Leyenda de amor de Itimad y Al Mutamid.
Cuenta la leyenda, que así es como ocurrió…
Érase la época del rey taifa de Sevilla Al Mutamid, quien reinó de 1069 a 1090. El rey poeta, el rey culto al que todos los sevillanos querían, se iba a enamorar de una esclava.
Paseaban una tarde el rey Al Mutamid y su gran amigo y mano derecha, Aben Amar. Contemplaba el rey la belleza del río impresionado por el aspecto que le imprimía el viento. Se sintió inspirado y recitó unos versos con la intención de que Aben Amar los continuara:
«La brisa convierte al río
en una cota de malla.»
Continuaron su paseo mientras Aben Amar trataba de responder con otros versos, pero su mente estaba en blanco y las palabras eran incapaces de salir de su boca. Al Mutamid insistió volviendo a repetir la misma frase:
«La brisa convierte al río
en una cota de malla.»
En ese instante escucharon una voz femenina que venía de sus espaldas y que respondía con presteza y elocuencia a las palabras del rey taifa:
«Mejor cota no se halla
como la congele el frío.»
Al Mutamid se quedó sorprendido y sintió un auténtico flechazo por esa chiquilla que marchaba descalza acompañando a su burro. Le ordenó a Aben Amar que la siguiera, que la encontrara y que la trajera a palacio para tomarla como esposa.

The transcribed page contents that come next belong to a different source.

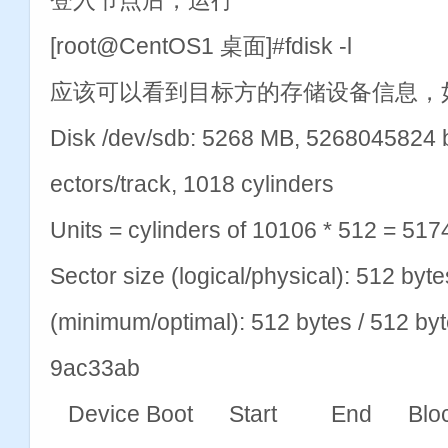
[root@CentOS1 桌面]#fdisk -l
应该可以看到目标方的存储设备信息
Disk /dev/sdb: 5268 MB, 5268045824 b
ectors/track, 1018 cylinders
Units = cylinders of 10106 * 512 = 51
Sector size (logical/physical): 512 byte
(minimum/optimal): 512 bytes / 512 byte
9ac33ab
Device Boot Start End Bloc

Aben Amar la siguió y descubrió que esta bella joven se llamaba Itimad, aunque tenía el sobrenombre de Romaiquía porque era la esclava de un hacedor de tejas de Triana llamado Romaiq.
Aben Amar negoció la compra de Itimad con Romaiq pero este se la regaló al rey aduciendo que era una chica perezosa y soñadora y no hacía bien su trabajo.
Tras llegar a palacio, Itimad cayó enamorada de Al Mutamid del mismo modo en que éste se enamoró de ella. Fue un amor desmedido, romántico y apasionado. Ambos compartían el gusto por la poesía y las letras y Al Mutamid no tomó a ninguna otra esposa, aun permitiéndoselo su religión.
Era también conocido lo complaciente que era el rey con Itimad. Cuenta la leyenda que un día él encontró llorando a su esposa y al preguntarle qué le pasaba esta contestó que echaba mucho de menos el tacto del barro que usaba para hacer las tejas en el taller de Romaiq.
El rey no se lo pensó dos veces y, a la mañana siguiente, llenó uno de los patios de su palacio musulmán con una gran cantidad de barro y una mezcla de especias (almizcle, clavo, etc.) que le daban un olor irresistible. Itimad pasó todo el día jugando con sus sirvientas y riendo como una niña.
Pero, como ocurre siempre, lo bueno se acaba. El fin del reinado de Al Mutamid tuvo lugar cuando, sintiéndose amenazado por la expansión del Alfonso VI de León, pide ayuda a los almorávides, quienes no sólo combatirían a los cristianos sino que irían conquistando los distintos reinos taifas.
El emir Yusuf gobernó en las ciudades de Al Andalus y desterró a Al Mutamid y a su esposa Itimad a Agmat en las inmediaciones de Marrakech.
Dice también la memoria popular que mientras navegaban el río Guadalquivir, Al Mutamid e Itimad eran despedidos entre lágrimas por los sevillanos.
En su destierro vivieron en la pobreza a la que la Romaiquía estuvo acostumbrada en su juventud, pero la llama de su amor nunca se apagó. Las tumbas de ambos y de uno de sus hijos se encuentran en Agmat, donde su historia ha sobrevivido al paso de los siglos.